Madiha has spent the last nine years of her life dedicated to sports, educating young women, and building inclusivity in her community. Only twenty years old herself, she is part of the next generation of young Pakistani women who are working towards achieving key developmental goals in their country, such as gender parity and access to education. And she is doing so through the power of sport.

From a very young age, Madiha has been an avid lover of all sports. “My father played football and so I just love football. I also play volleyball and cricket, but they’re not as lucky for me as football – football gave me an opportunity to show my skills and who I am to the world”

Most of the population of Thatta belongs to rural areas, where many young girls don’t have access to primary education. And even when they do, Madiha explains, girls don’t participate in after-school sports because there are no grounds or facilities where they can play safely and freely, a reality that is common across different regions of Pakistan. 

Unlike many other girls in her community, Madiha has had the support of her family. “My family is not educated, and they did a lot of work to help educate us. My mother paid some fees for us at the university level. I was the first girl to go to university in my community, in my whole family,” she explains. 

A real turning point for Madiha came in 2014, the year she first met our Generation Amazing team.

“In 2019, I went to the Youth Festival in Doha. I learned about child safety, women’s empowerment and other life skills. With each single point I learned, I would pass it on to my community. It was really youth to youth learning,”  “I don’t have the words to describe my feelings for Generation Amazing. It changed my community. It changed my life,” says Madiha.

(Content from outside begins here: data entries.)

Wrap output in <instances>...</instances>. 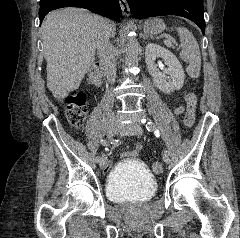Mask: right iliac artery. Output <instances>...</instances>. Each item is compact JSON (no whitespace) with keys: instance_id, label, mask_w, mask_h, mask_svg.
Listing matches in <instances>:
<instances>
[{"instance_id":"1","label":"right iliac artery","mask_w":240,"mask_h":238,"mask_svg":"<svg viewBox=\"0 0 240 238\" xmlns=\"http://www.w3.org/2000/svg\"><path fill=\"white\" fill-rule=\"evenodd\" d=\"M126 136H128V135H126ZM107 143L109 144L110 142H109V141L107 142L106 140H105V141H103V140H100V141H99V144H100L102 147H105ZM119 143H120L119 140H115V142H114L113 144H117V145H118ZM100 160H101V157L98 156V157L96 158V161L99 162Z\"/></svg>"}]
</instances>
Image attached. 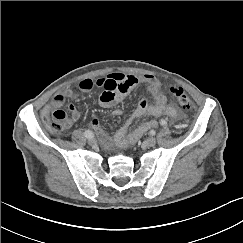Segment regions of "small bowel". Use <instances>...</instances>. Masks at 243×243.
<instances>
[{
  "instance_id": "1",
  "label": "small bowel",
  "mask_w": 243,
  "mask_h": 243,
  "mask_svg": "<svg viewBox=\"0 0 243 243\" xmlns=\"http://www.w3.org/2000/svg\"><path fill=\"white\" fill-rule=\"evenodd\" d=\"M132 81V84L130 83ZM137 85L147 86V91L152 99V104L149 105L146 100L139 102L138 106L132 112L130 117L126 120L122 127L114 135V142L118 145H127L136 141L150 128L156 127L155 121H146L140 124L133 131L129 132V128L133 122L143 116H161L166 115L172 119H177L180 114L178 110L168 105L166 97L163 95L159 81L152 75H124L121 73H111L107 77H100L97 79L85 78L79 81L78 88L82 92H88L94 87L102 88L103 92L99 97V104L102 107H110L121 102L125 96ZM74 96L72 89H66L62 93L56 94L50 104L45 106L42 110L43 115H47L52 111L59 110L63 105L65 98ZM70 116L68 118V127L78 121L80 112L76 105L70 104ZM115 116L122 114L120 109L113 111ZM90 125L92 129L100 136L103 143L107 146L111 141L104 133L99 118L94 115L91 119Z\"/></svg>"
}]
</instances>
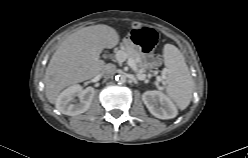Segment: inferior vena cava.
Masks as SVG:
<instances>
[{
    "label": "inferior vena cava",
    "mask_w": 248,
    "mask_h": 158,
    "mask_svg": "<svg viewBox=\"0 0 248 158\" xmlns=\"http://www.w3.org/2000/svg\"><path fill=\"white\" fill-rule=\"evenodd\" d=\"M116 72V66L114 64H106L104 69L102 70V76L104 78H112Z\"/></svg>",
    "instance_id": "inferior-vena-cava-1"
}]
</instances>
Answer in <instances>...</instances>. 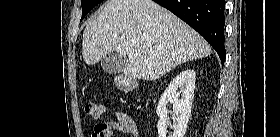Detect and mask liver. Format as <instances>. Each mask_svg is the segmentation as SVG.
I'll list each match as a JSON object with an SVG mask.
<instances>
[{
  "label": "liver",
  "instance_id": "liver-1",
  "mask_svg": "<svg viewBox=\"0 0 280 137\" xmlns=\"http://www.w3.org/2000/svg\"><path fill=\"white\" fill-rule=\"evenodd\" d=\"M212 49L194 29L152 0H109L83 33L82 55L94 65L104 56H128L126 76L156 80Z\"/></svg>",
  "mask_w": 280,
  "mask_h": 137
}]
</instances>
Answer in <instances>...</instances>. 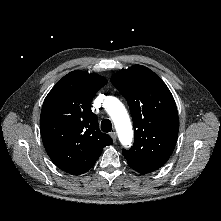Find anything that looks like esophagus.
I'll return each instance as SVG.
<instances>
[{
	"mask_svg": "<svg viewBox=\"0 0 221 221\" xmlns=\"http://www.w3.org/2000/svg\"><path fill=\"white\" fill-rule=\"evenodd\" d=\"M110 136L112 137V139H113V141L115 142L116 140H117V134H116V132H111L110 133Z\"/></svg>",
	"mask_w": 221,
	"mask_h": 221,
	"instance_id": "1",
	"label": "esophagus"
}]
</instances>
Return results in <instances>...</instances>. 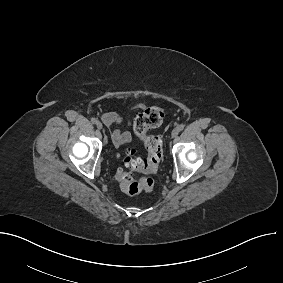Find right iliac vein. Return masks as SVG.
Masks as SVG:
<instances>
[{
    "label": "right iliac vein",
    "mask_w": 283,
    "mask_h": 283,
    "mask_svg": "<svg viewBox=\"0 0 283 283\" xmlns=\"http://www.w3.org/2000/svg\"><path fill=\"white\" fill-rule=\"evenodd\" d=\"M96 125H97L98 129H102V127H103L101 122H98Z\"/></svg>",
    "instance_id": "obj_1"
}]
</instances>
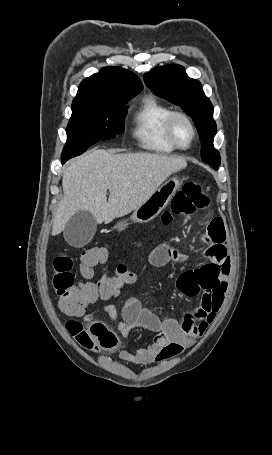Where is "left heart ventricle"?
<instances>
[{
	"mask_svg": "<svg viewBox=\"0 0 272 455\" xmlns=\"http://www.w3.org/2000/svg\"><path fill=\"white\" fill-rule=\"evenodd\" d=\"M173 130L177 142L182 146L188 145L192 138V132L188 124L182 119H177L174 122Z\"/></svg>",
	"mask_w": 272,
	"mask_h": 455,
	"instance_id": "1",
	"label": "left heart ventricle"
}]
</instances>
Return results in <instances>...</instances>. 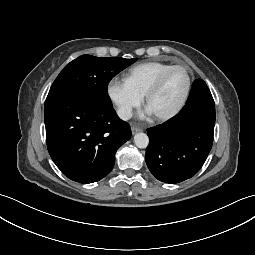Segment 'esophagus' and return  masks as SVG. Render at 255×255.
I'll list each match as a JSON object with an SVG mask.
<instances>
[{
  "label": "esophagus",
  "mask_w": 255,
  "mask_h": 255,
  "mask_svg": "<svg viewBox=\"0 0 255 255\" xmlns=\"http://www.w3.org/2000/svg\"><path fill=\"white\" fill-rule=\"evenodd\" d=\"M131 131H132V134H135V133H137V132H140L141 129L138 128V127L133 126V127L131 128Z\"/></svg>",
  "instance_id": "esophagus-1"
}]
</instances>
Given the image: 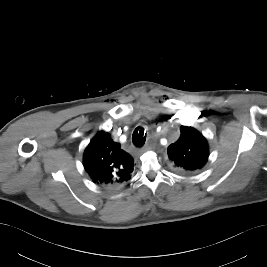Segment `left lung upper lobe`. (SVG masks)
Wrapping results in <instances>:
<instances>
[{
	"mask_svg": "<svg viewBox=\"0 0 267 267\" xmlns=\"http://www.w3.org/2000/svg\"><path fill=\"white\" fill-rule=\"evenodd\" d=\"M179 139L168 147L169 158L181 174H195L202 170L209 156L207 141L195 128L180 127Z\"/></svg>",
	"mask_w": 267,
	"mask_h": 267,
	"instance_id": "5c2ea615",
	"label": "left lung upper lobe"
}]
</instances>
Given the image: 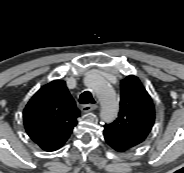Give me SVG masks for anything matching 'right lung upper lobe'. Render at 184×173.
<instances>
[{
    "mask_svg": "<svg viewBox=\"0 0 184 173\" xmlns=\"http://www.w3.org/2000/svg\"><path fill=\"white\" fill-rule=\"evenodd\" d=\"M79 116L80 111L62 80H54L38 90L23 112L28 135L48 152L65 144Z\"/></svg>",
    "mask_w": 184,
    "mask_h": 173,
    "instance_id": "obj_1",
    "label": "right lung upper lobe"
}]
</instances>
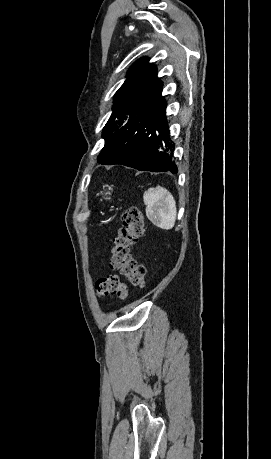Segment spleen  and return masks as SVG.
Returning a JSON list of instances; mask_svg holds the SVG:
<instances>
[{
  "instance_id": "obj_1",
  "label": "spleen",
  "mask_w": 271,
  "mask_h": 459,
  "mask_svg": "<svg viewBox=\"0 0 271 459\" xmlns=\"http://www.w3.org/2000/svg\"><path fill=\"white\" fill-rule=\"evenodd\" d=\"M144 204L146 206V216L154 226L162 229L173 228L176 222L177 208L176 202L165 188H149L144 192Z\"/></svg>"
}]
</instances>
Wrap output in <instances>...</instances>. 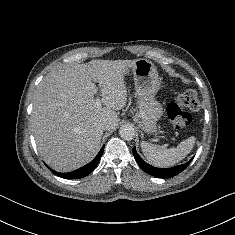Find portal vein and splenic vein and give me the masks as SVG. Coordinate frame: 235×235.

As girls, we didn’t have any grounds or places to play outside of school. Then Generation Amazing came in 2014, gave me a chance to express my concerns, and built us a safe, private ground to play football,” explains Madiha. 

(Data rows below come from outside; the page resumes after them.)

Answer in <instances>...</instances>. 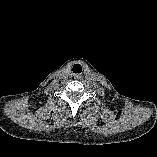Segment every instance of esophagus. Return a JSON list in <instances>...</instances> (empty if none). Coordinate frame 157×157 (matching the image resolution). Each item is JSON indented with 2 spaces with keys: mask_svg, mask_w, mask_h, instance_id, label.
<instances>
[{
  "mask_svg": "<svg viewBox=\"0 0 157 157\" xmlns=\"http://www.w3.org/2000/svg\"><path fill=\"white\" fill-rule=\"evenodd\" d=\"M75 78H79V75H76Z\"/></svg>",
  "mask_w": 157,
  "mask_h": 157,
  "instance_id": "esophagus-1",
  "label": "esophagus"
}]
</instances>
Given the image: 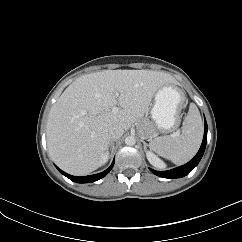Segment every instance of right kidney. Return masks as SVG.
I'll use <instances>...</instances> for the list:
<instances>
[{"mask_svg": "<svg viewBox=\"0 0 242 242\" xmlns=\"http://www.w3.org/2000/svg\"><path fill=\"white\" fill-rule=\"evenodd\" d=\"M108 158H109V152L106 151L101 157V164L106 163L108 161Z\"/></svg>", "mask_w": 242, "mask_h": 242, "instance_id": "ca27d5eb", "label": "right kidney"}]
</instances>
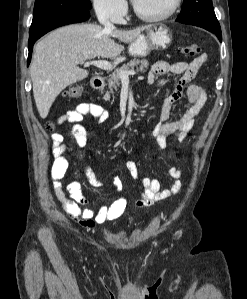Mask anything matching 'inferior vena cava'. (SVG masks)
I'll return each instance as SVG.
<instances>
[{
    "label": "inferior vena cava",
    "mask_w": 247,
    "mask_h": 299,
    "mask_svg": "<svg viewBox=\"0 0 247 299\" xmlns=\"http://www.w3.org/2000/svg\"><path fill=\"white\" fill-rule=\"evenodd\" d=\"M98 20L104 26L105 30L114 29V25L108 20V17L105 14V12H100L98 14Z\"/></svg>",
    "instance_id": "inferior-vena-cava-1"
}]
</instances>
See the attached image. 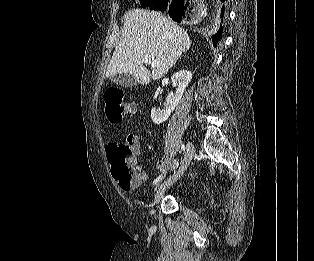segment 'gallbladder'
Wrapping results in <instances>:
<instances>
[{
    "label": "gallbladder",
    "instance_id": "obj_1",
    "mask_svg": "<svg viewBox=\"0 0 314 261\" xmlns=\"http://www.w3.org/2000/svg\"><path fill=\"white\" fill-rule=\"evenodd\" d=\"M111 81L122 87H134L137 81L130 73H119L111 77Z\"/></svg>",
    "mask_w": 314,
    "mask_h": 261
}]
</instances>
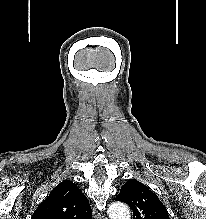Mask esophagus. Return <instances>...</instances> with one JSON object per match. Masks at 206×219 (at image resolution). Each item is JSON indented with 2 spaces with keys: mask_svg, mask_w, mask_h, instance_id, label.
<instances>
[{
  "mask_svg": "<svg viewBox=\"0 0 206 219\" xmlns=\"http://www.w3.org/2000/svg\"><path fill=\"white\" fill-rule=\"evenodd\" d=\"M93 216H94V219H107L105 216L100 215V213H98L96 209H93Z\"/></svg>",
  "mask_w": 206,
  "mask_h": 219,
  "instance_id": "34e87169",
  "label": "esophagus"
}]
</instances>
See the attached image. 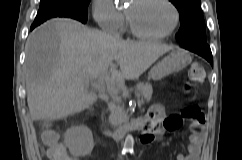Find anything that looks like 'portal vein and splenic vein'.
I'll return each mask as SVG.
<instances>
[{"mask_svg":"<svg viewBox=\"0 0 242 160\" xmlns=\"http://www.w3.org/2000/svg\"><path fill=\"white\" fill-rule=\"evenodd\" d=\"M87 81H89V79ZM90 81H91V84L93 85V87H95L99 91H104L106 89L103 76H99L98 78L92 77V78H90ZM107 90L110 92L112 97L116 98L117 93H118V91L116 89H113V88L107 86ZM143 103H144L143 100L138 101L139 106H141Z\"/></svg>","mask_w":242,"mask_h":160,"instance_id":"1","label":"portal vein and splenic vein"}]
</instances>
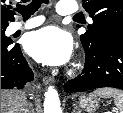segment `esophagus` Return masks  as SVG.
Masks as SVG:
<instances>
[{"mask_svg":"<svg viewBox=\"0 0 123 113\" xmlns=\"http://www.w3.org/2000/svg\"><path fill=\"white\" fill-rule=\"evenodd\" d=\"M53 82H54V78L53 77H51V76L43 77V83L45 85H48V84L53 83Z\"/></svg>","mask_w":123,"mask_h":113,"instance_id":"1","label":"esophagus"}]
</instances>
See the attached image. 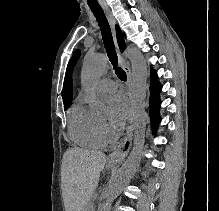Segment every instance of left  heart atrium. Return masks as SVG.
I'll list each match as a JSON object with an SVG mask.
<instances>
[{
    "label": "left heart atrium",
    "mask_w": 219,
    "mask_h": 211,
    "mask_svg": "<svg viewBox=\"0 0 219 211\" xmlns=\"http://www.w3.org/2000/svg\"><path fill=\"white\" fill-rule=\"evenodd\" d=\"M110 121L115 128H121L129 117V105L122 95H114L108 103Z\"/></svg>",
    "instance_id": "obj_1"
}]
</instances>
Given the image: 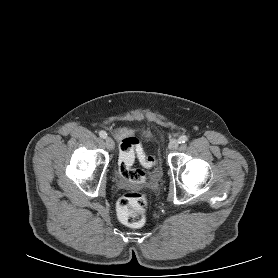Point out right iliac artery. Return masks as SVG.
Here are the masks:
<instances>
[{
	"label": "right iliac artery",
	"mask_w": 278,
	"mask_h": 278,
	"mask_svg": "<svg viewBox=\"0 0 278 278\" xmlns=\"http://www.w3.org/2000/svg\"><path fill=\"white\" fill-rule=\"evenodd\" d=\"M99 136H100L101 138H106V137H107V133H106L105 131H100V132H99Z\"/></svg>",
	"instance_id": "right-iliac-artery-1"
}]
</instances>
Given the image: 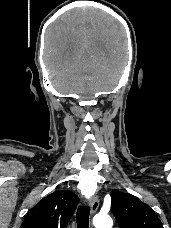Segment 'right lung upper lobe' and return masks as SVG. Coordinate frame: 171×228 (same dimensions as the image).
<instances>
[{"label":"right lung upper lobe","mask_w":171,"mask_h":228,"mask_svg":"<svg viewBox=\"0 0 171 228\" xmlns=\"http://www.w3.org/2000/svg\"><path fill=\"white\" fill-rule=\"evenodd\" d=\"M78 201L71 191L51 193L30 209L20 228H65Z\"/></svg>","instance_id":"obj_1"}]
</instances>
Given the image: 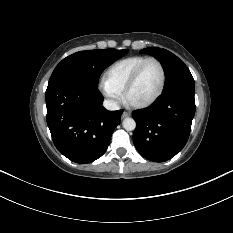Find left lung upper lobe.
I'll return each mask as SVG.
<instances>
[{"instance_id":"obj_1","label":"left lung upper lobe","mask_w":233,"mask_h":233,"mask_svg":"<svg viewBox=\"0 0 233 233\" xmlns=\"http://www.w3.org/2000/svg\"><path fill=\"white\" fill-rule=\"evenodd\" d=\"M141 52L153 55L163 65L166 72L164 91L181 86L194 87V79L188 67L173 53L156 47L145 48Z\"/></svg>"}]
</instances>
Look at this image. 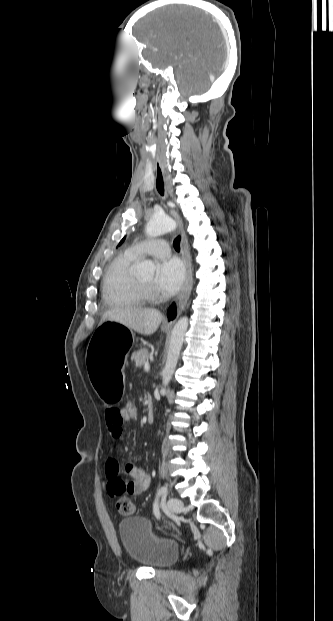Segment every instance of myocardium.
Here are the masks:
<instances>
[{"mask_svg": "<svg viewBox=\"0 0 333 621\" xmlns=\"http://www.w3.org/2000/svg\"><path fill=\"white\" fill-rule=\"evenodd\" d=\"M139 285H140V288L142 289V291L144 292V294L149 299H156V298H158L159 295H158L157 291L152 286L143 284L140 281H139Z\"/></svg>", "mask_w": 333, "mask_h": 621, "instance_id": "1", "label": "myocardium"}]
</instances>
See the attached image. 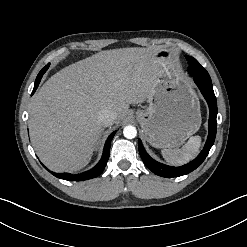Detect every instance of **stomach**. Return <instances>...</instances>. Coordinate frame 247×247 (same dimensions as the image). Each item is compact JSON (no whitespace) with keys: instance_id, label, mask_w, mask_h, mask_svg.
Wrapping results in <instances>:
<instances>
[{"instance_id":"1","label":"stomach","mask_w":247,"mask_h":247,"mask_svg":"<svg viewBox=\"0 0 247 247\" xmlns=\"http://www.w3.org/2000/svg\"><path fill=\"white\" fill-rule=\"evenodd\" d=\"M156 56L168 64L147 97L148 106L135 117L153 147L174 148L198 131L200 102L190 80L172 66L169 53L159 50Z\"/></svg>"}]
</instances>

These grounds represented a safe space for women to enjoy sports without the interference of boys and men. They also became a centre point in Madiha’s life. 

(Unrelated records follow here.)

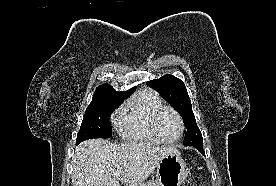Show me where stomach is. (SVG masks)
<instances>
[{
    "instance_id": "1",
    "label": "stomach",
    "mask_w": 276,
    "mask_h": 186,
    "mask_svg": "<svg viewBox=\"0 0 276 186\" xmlns=\"http://www.w3.org/2000/svg\"><path fill=\"white\" fill-rule=\"evenodd\" d=\"M187 166L179 151L164 157L157 166L159 186H181L188 176Z\"/></svg>"
}]
</instances>
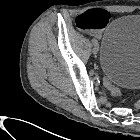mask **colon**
I'll return each instance as SVG.
<instances>
[{
    "label": "colon",
    "mask_w": 140,
    "mask_h": 140,
    "mask_svg": "<svg viewBox=\"0 0 140 140\" xmlns=\"http://www.w3.org/2000/svg\"><path fill=\"white\" fill-rule=\"evenodd\" d=\"M104 15H105V17L108 18L106 13H104ZM84 17H85V14H82L79 17H77V19H76L77 24L84 23V21H85ZM105 87L111 96H113L115 98L121 97V92H120L119 88L111 80L105 79Z\"/></svg>",
    "instance_id": "obj_1"
}]
</instances>
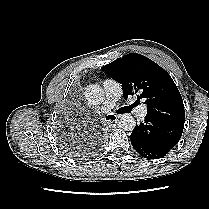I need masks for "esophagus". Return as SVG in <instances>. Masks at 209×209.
<instances>
[{"label":"esophagus","mask_w":209,"mask_h":209,"mask_svg":"<svg viewBox=\"0 0 209 209\" xmlns=\"http://www.w3.org/2000/svg\"><path fill=\"white\" fill-rule=\"evenodd\" d=\"M107 117H109L110 119H107L108 123H114L117 122V120L119 119L118 115L115 114H109Z\"/></svg>","instance_id":"obj_1"}]
</instances>
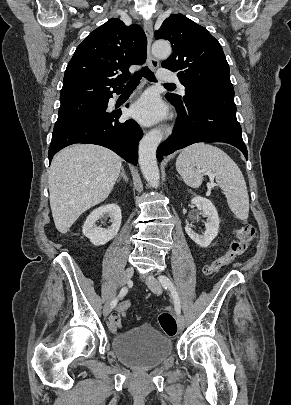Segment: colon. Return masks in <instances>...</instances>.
Returning a JSON list of instances; mask_svg holds the SVG:
<instances>
[{
	"mask_svg": "<svg viewBox=\"0 0 291 405\" xmlns=\"http://www.w3.org/2000/svg\"><path fill=\"white\" fill-rule=\"evenodd\" d=\"M255 235V229L252 225H244L237 227L234 230V238L231 240L228 250L225 254L215 259L204 269L206 275H213L224 266L230 264L236 258L243 255L248 249ZM131 302L124 300L119 303L116 311L112 314V318L120 319L130 309ZM158 322L161 329L170 337H174L177 333V323L174 316L169 312L159 314Z\"/></svg>",
	"mask_w": 291,
	"mask_h": 405,
	"instance_id": "5ec220e1",
	"label": "colon"
}]
</instances>
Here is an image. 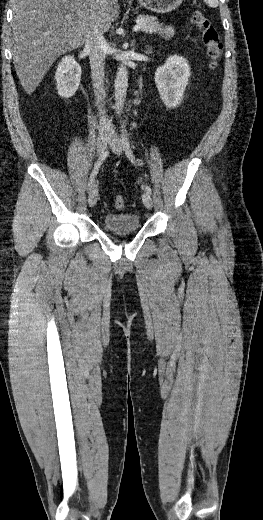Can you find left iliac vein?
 Listing matches in <instances>:
<instances>
[{
	"label": "left iliac vein",
	"instance_id": "1",
	"mask_svg": "<svg viewBox=\"0 0 263 520\" xmlns=\"http://www.w3.org/2000/svg\"><path fill=\"white\" fill-rule=\"evenodd\" d=\"M109 146L112 151L118 155L122 154L124 147L122 140L118 137L114 130H111L109 133ZM143 204L146 208L151 209L153 206V201L151 196L146 192L142 196Z\"/></svg>",
	"mask_w": 263,
	"mask_h": 520
}]
</instances>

Just four years after GA built the grounds, Madiha, equipped with the tools she gained as a youth advocate, decided to use those grounds to open the first women’s club in Thatta. It’s a place where girls and young women can learn how to play football, partake in workshops on gender equality and even take educational classes ranging from biology to English. 

It was a big decision for me, and I faced a lot of harassment and intimidation… but I would tell myself, Madiha, you can do it, and so I did. I opened the academy and people were shocked. And now all the boys are accepting this club, and we even play some matches together,” says Madiha. “When I started the club, we had just five members, now it’s 200, all from different areas and communities. You do this not only for yourself, you do it for other girls”.

For Madiha, the academy meant that girls in her community had a gated space to play football and other sports away from the boys who would often ridicule or harass them; a place where they could gather and freely partake in activities that were traditionally reserved for men.

Madiha

“My purpose is not only success for me, but whenever I have success I pass it on to different girls in my community. I make a route for them, open a door for them to walk through and go on to make their own dreams come true”.

As a youth advocate, Madiha was also able to travel to Qatar over the years to attend GA’s annual youth festivals, where she was able to engage and connect with hundreds of youth from around the world while attending educational workshops and football clinics to expand her experience and learn more about sport as a tool for development.  

“In 2019, I went to the Youth Festival in Doha. I learned about child safety, women’s empowerment and other life skills. With each single point I learned, I would pass it on to my community. It was really youth to youth learning,”

“I don’t have the words to describe my feelings for Generation Amazing. It changed my community. It changed my life,” says Madiha.